Argued and Submitted January 14, 1994.
Decided October 19, 1995.
James Weinstein, Arizona State University, College of Law, Tempe, Arizona, for plaintiff-appellant.
Karen L. Lugosi, Assistant Attorney General, Phoenix, Arizona, for defendant-appellee.
Appeal from the United States District Court for the District of Arizona.
Before: GOODWIN, WIGGINS, and BRUNETTI, Circuit Judges.
Mark Koch appeals from the district court's ruling on remand that his original notice of appeal was untimely. We have jurisdiction pursuant to 28 U.S.C. § 1291, and we reverse on the ground of Federal Rule of Appellate Procedure 4(c).
I. Background
Mark Koch was one of several Arizona state prisoners who sued prison officials under 42 U.S.C. § 1983 for alleged violations of the prisoners' constitutional rights during an anal cavity search by prison guards.

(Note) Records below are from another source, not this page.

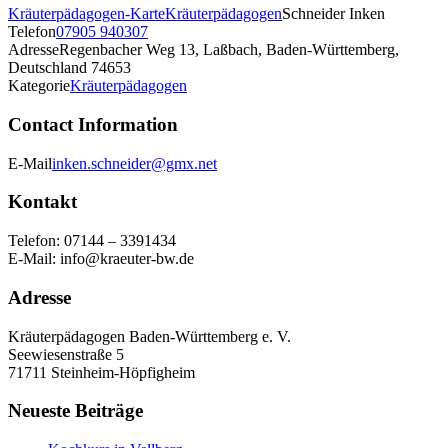
Kräuterpädagogen-Karte
Kräuterpädagogen
Schneider Inken
Telefon
07905 940307
Adresse
Regenbacher Weg 13, Laßbach, Baden-Württemberg,
Deutschland 74653
Kategorie
Kräuterpädagogen
Contact Information
E-Mail
inken.schneider@gmx.net
Kontakt
Telefon: 07144 – 3391434
E-Mail: info@kraeuter-bw.de
Adresse
Kräuterpädagogen Baden-Württemberg e. V.
Seewiesenstraße 5
71711 Steinheim-Höpfigheim
Neueste Beiträge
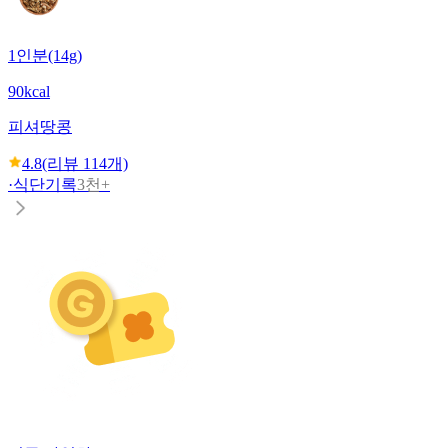
1인분(14g)
90kcal
피셔
땅콩
4.8
(리뷰
114
개)
·
식단기록
3천+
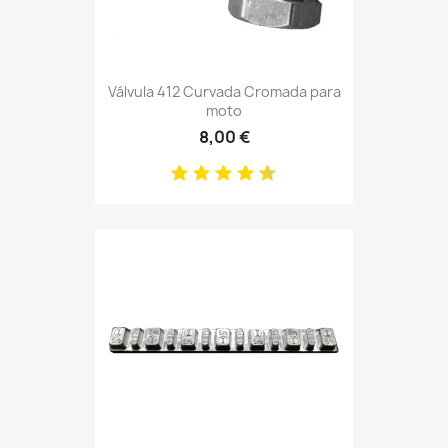
Válvula 412 Curvada Cromada para
moto
8,00 €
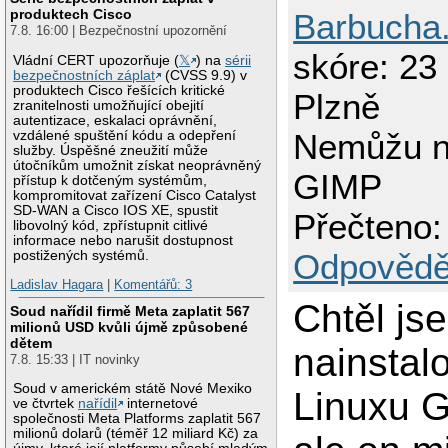
produktech Cisco
Barbucha
7.8. 16:00 | Bezpečnostní upozornění
skóre: 23 
Vládní CERT upozorňuje (
𝕏
) na
sérii
bezpečnostních záplat
(CVSS 9.9) v
produktech Cisco řešících kritické
Plzně
zranitelnosti umožňující obejití
autentizace, eskalaci oprávnění,
Nemůžu na
vzdálené spuštění kódu a odepření
služby. Úspěšné zneužití může
útočníkům umožnit získat neoprávněný
GIMP
přístup k dotčeným systémům,
kompromitovat zařízení Cisco Catalyst
SD-WAN a Cisco IOS XE, spustit
Přečteno:
libovolný kód, zpřístupnit citlivé
informace nebo narušit dostupnost
Odpovědě
postižených systémů.
Ladislav Hagara
|
Komentářů: 3
Chtěl js
Soud nařídil firmě Meta zaplatit 567
milionů USD kvůli újmě způsobené
dětem
nainstal
7.8. 15:33 | IT novinky
Soud v americkém státě Nové Mexiko
Linuxu G
ve čtvrtek
nařídil
internetové
společnosti Meta Platforms zaplatit 567
milionů dolarů (téměř 12 miliard Kč) za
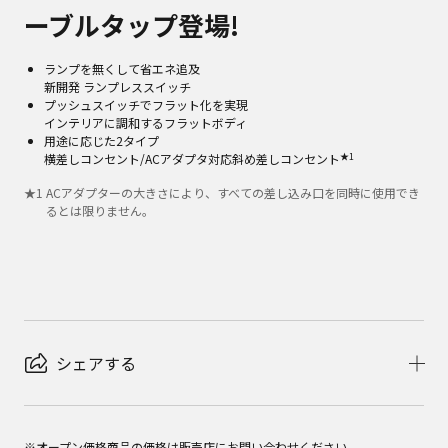
ーブルタップ登場!
ランプを無くして省エネ追及
新開発 ランプレススイッチ
プッシュスイッチでフラット化を実現
インテリアに調和するフラットボディ
用途に応じた2タイプ
★1
横差しコンセント/ACアダプタ対応斜め差しコンセント
★
1
ACアダプターの大きさにより、すべての差し込み口を同時に使用でき
るとは限りません。
シェアする
※オープン価格商品の価格は販売店にお問い合わせください。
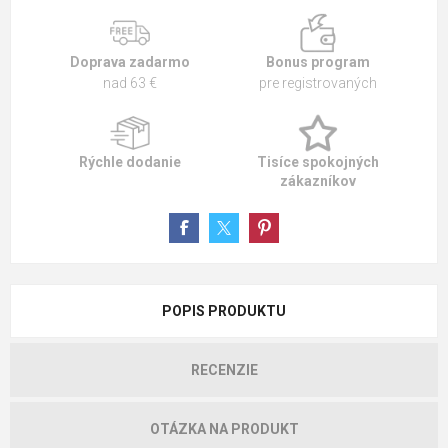
Doprava zadarmo
Bonus program
nad 63 €
pre registrovaných
Rýchle dodanie
Tisíce spokojných
zákazníkov
POPIS PRODUKTU
RECENZIE
OTÁZKA NA PRODUKT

The case was tried before a jury, which found that prison officials had violated the prisoners' rights under the Fourth and Eighth Amendments, but that the prison officials were entitled to a defense of qualified immunity. Koch appealed, arguing that there was insufficient evidence to support the jury's finding of qualified immunity. Vaughan v. Ricketts, 950 F.2d 1464 (9th Cir. 1991).

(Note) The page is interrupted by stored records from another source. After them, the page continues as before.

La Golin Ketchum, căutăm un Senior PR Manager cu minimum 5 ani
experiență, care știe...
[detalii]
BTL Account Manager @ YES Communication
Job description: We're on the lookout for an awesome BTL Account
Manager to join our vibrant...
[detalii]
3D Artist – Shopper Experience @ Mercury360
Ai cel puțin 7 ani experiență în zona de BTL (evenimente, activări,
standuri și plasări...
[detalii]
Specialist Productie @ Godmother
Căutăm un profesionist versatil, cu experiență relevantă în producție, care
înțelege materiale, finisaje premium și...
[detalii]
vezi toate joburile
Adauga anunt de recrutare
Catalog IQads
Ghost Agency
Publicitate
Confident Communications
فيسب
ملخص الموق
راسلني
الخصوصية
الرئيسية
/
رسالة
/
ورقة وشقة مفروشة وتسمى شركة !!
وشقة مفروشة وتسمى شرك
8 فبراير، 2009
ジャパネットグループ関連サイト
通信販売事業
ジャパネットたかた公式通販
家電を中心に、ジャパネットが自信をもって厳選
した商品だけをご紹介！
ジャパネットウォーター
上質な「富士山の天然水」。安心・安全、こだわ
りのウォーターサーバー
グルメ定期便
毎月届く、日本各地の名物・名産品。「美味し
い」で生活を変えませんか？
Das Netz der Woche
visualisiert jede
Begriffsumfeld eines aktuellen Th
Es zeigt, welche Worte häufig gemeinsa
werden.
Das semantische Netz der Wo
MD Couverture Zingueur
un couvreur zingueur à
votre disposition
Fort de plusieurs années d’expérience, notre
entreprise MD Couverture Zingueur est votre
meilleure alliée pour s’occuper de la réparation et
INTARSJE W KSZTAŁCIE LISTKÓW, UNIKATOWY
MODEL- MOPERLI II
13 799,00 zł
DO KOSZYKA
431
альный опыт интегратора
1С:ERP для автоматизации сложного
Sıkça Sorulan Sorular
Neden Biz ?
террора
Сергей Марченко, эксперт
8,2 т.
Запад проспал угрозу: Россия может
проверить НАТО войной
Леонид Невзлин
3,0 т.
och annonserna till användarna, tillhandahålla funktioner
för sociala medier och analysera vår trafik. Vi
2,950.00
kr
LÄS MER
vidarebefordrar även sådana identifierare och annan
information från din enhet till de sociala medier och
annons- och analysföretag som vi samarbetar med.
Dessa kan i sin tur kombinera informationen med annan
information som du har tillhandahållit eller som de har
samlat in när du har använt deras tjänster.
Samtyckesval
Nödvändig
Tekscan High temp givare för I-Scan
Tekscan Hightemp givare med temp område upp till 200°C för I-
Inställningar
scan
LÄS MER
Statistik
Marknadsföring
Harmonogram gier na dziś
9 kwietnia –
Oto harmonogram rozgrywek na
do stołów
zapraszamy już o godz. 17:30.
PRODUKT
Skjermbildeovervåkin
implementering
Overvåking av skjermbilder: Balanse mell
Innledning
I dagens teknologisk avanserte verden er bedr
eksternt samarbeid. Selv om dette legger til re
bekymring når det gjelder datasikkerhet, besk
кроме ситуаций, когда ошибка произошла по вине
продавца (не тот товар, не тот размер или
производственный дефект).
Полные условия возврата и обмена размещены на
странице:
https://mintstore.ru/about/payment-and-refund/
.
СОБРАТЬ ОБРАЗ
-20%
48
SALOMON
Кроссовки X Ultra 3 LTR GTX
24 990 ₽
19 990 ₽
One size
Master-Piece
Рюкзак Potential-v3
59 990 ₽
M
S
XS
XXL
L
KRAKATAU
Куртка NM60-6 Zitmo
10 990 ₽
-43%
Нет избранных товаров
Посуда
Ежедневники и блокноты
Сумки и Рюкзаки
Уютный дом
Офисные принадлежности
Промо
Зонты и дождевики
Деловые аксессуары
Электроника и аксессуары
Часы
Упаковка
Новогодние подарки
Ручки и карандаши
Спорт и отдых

The Vaughan court was unable to address the merits of Koch's appeal without first deciding whether Koch's notice of appeal was timely filed under Federal Rule of Appellate Procedure 4(a). Rule 4(a) establishes a thirty-day time limit for the filing of appeals that is both mandatory and jurisdictional. Bird v. Reese, 875 F.2d 256, 256-57 (9th Cir. 1989). Thus, absent timely filing, this court lacks jurisdiction over Koch's case. Koch's notice of appeal was received and file stamped by the district court clerk on August 8, 1990, nine days after the July 30, 1990 deadline established by Rule 4(a).

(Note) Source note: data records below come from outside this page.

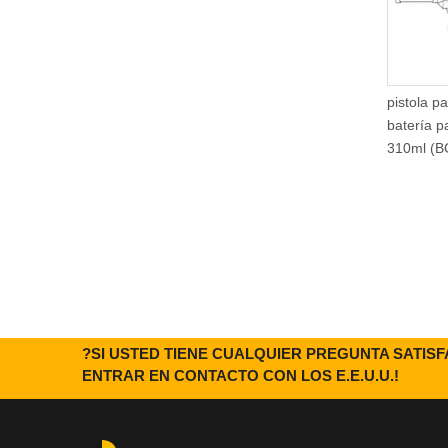
DIY usar el arma plástico de la
pistola pa
espuma de poliuretano (BC-
batería p
1501)
310ml (B
?SI USTED TIENE CUALQUIER PREGUNTA SATIS
ENTRAR EN CONTACTO CON LOS E.E.U.U.!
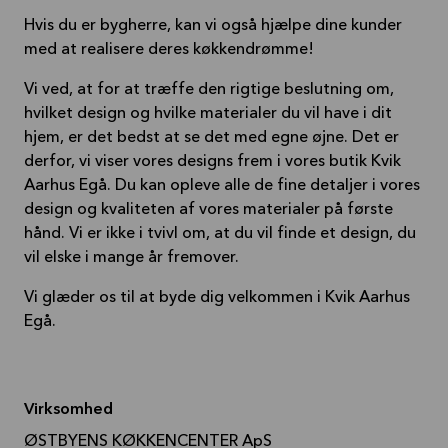
Hvis du er bygherre, kan vi også hjælpe dine kunder
med at realisere deres køkkendrømme!
Vi ved, at for at træffe den rigtige beslutning om,
hvilket design og hvilke materialer du vil have i dit
hjem, er det bedst at se det med egne øjne. Det er
derfor, vi viser vores designs frem i vores butik Kvik
Aarhus Egå. Du kan opleve alle de fine detaljer i vores
design og kvaliteten af vores materialer på første
hånd. Vi er ikke i tvivl om, at du vil finde et design, du
vil elske i mange år fremover.
Vi glæder os til at byde dig velkommen i Kvik Aarhus
Egå.
Virksomhed
ØSTBYENS KØKKENCENTER ApS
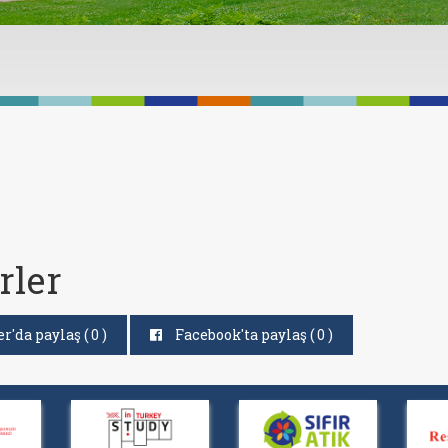
rler
r'da paylaş (
0
)
Facebook'ta paylaş (
0
)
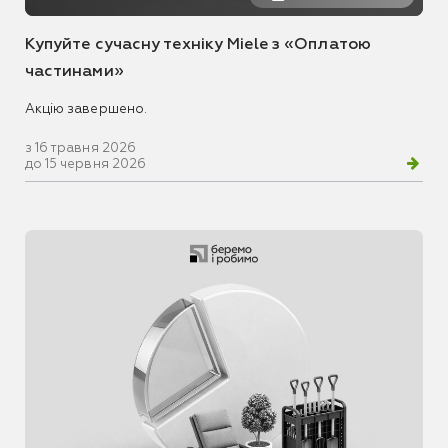
Купуйте сучасну техніку Miele з «Оплатою
частинами»
Акцію завершено.
з 16 травня 2026
до 15 червня 2026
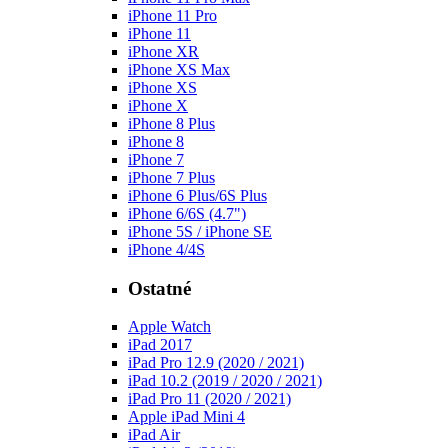
iPhone 11 Pro
iPhone 11
iPhone XR
iPhone XS Max
iPhone XS
iPhone X
iPhone 8 Plus
iPhone 8
iPhone 7
iPhone 7 Plus
iPhone 6 Plus/6S Plus
iPhone 6/6S (4.7")
iPhone 5S / iPhone SE
iPhone 4/4S
Ostatné
Apple Watch
iPad 2017
iPad Pro 12.9 (2020 / 2021)
iPad 10.2 (2019 / 2020 / 2021)
iPad Pro 11 (2020 / 2021)
Apple iPad Mini 4
iPad Air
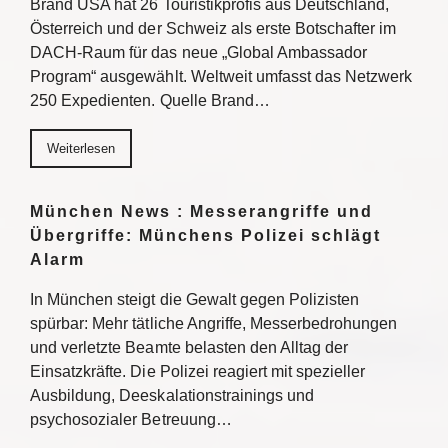
Brand USA hat 26 Touristikprofis aus Deutschland,
Österreich und der Schweiz als erste Botschafter im
DACH-Raum für das neue „Global Ambassador
Program“ ausgewählt. Weltweit umfasst das Netzwerk
250 Expedienten. Quelle Brand…
Weiterlesen
München News : Messerangriffe und
Übergriffe: Münchens Polizei schlägt
Alarm
In München steigt die Gewalt gegen Polizisten
spürbar: Mehr tätliche Angriffe, Messerbedrohungen
und verletzte Beamte belasten den Alltag der
Einsatzkräfte. Die Polizei reagiert mit spezieller
Ausbildung, Deeskalationstrainings und
psychosozialer Betreuung…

Ordinarily, a notice of appeal is deemed filed on the date the court clerk receives and stamps the notice. Fed.R.App.P. 4(a); Sudduth v. Arizona Attorney Gen., 921 F.2d 206, 206-207 (9th Cir. 1990). In Houston v. Lack, however, the Supreme Court established an exception to that rule for prisoners filing pro se appeals. 487 U.S. 266, 108 S.Ct. 2379, 101 L.Ed.2d 245 (1988). Houston's constructive filing rule held that a pro se prisoner's "notice of appeal was filed at the time petitioner delivered it to the prison authorities for forwarding to the court clerk." Id. at 276, 108 S. Ct. at 2385 (footnote omitted).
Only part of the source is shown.